What to do
Return, exactly and in full, the lines of the records below starting at the one with "Fairbanks North Star" and ending at the one with "San Antonio, TX", and no other lines.

Source information
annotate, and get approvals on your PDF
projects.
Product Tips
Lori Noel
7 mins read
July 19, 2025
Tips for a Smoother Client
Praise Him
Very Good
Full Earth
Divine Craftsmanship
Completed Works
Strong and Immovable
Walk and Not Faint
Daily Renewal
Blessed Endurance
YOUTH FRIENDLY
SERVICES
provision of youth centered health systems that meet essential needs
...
...
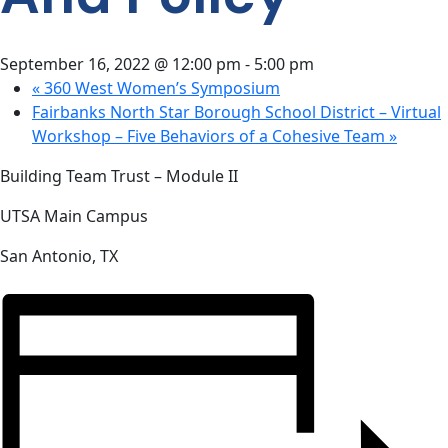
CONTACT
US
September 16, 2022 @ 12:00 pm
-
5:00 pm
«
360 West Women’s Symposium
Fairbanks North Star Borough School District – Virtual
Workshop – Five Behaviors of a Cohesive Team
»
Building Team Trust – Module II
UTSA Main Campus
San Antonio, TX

Answer to this problem
Fairbanks North Star Borough School District – Virtual
Workshop – Five Behaviors of a Cohesive Team
»
Building Team Trust – Module II
UTSA Main Campus
San Antonio, TX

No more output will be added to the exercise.